Ryan had known from the moment he'd opened the door and seen Mac standing there in her little black dress that it was going to be a hard task keeping his hands off of her. He'd made it through most of dinner, and that was to be commended, because it had taken a lot of effort not to think about her like this – with her long, perfect legs wrapped around his hips, her body awaiting his.
Seeing her blush and acting all embarrassed over the fact that she'd had a poster of him on her wall at fifteen was about the cutest, hottest thing he'd ever seen in his life. And now she was in his arms and there was no way he was letting her go.

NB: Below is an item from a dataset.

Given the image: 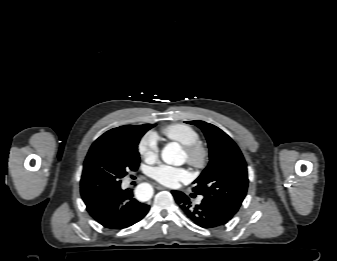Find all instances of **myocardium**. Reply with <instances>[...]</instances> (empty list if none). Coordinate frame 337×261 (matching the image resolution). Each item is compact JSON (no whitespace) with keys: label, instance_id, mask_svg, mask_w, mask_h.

He didn't know how they were going to work out this thing between them. He didn't know how they'd deal with Blainesworth or her insecurities about Lyndel, or anything else for that matter, but right now he couldn't stop himself from believing that everything was going to work out anyway.
She loved him. She was in love with him, and he was in love with her, too. The attraction and friendship between them had turned into something so much more for her – something that overwhelmed her – and he understood that all too well, because it was so much more for him, as well. It overwhelmed him, too.
"I know we still have things to talk about," he said to her. "But will you spend the night with me, Mackenzie?"
"Yes," she said.
Her answer was music to his ears and filled his heart with hope. It was all going to work out. It had to.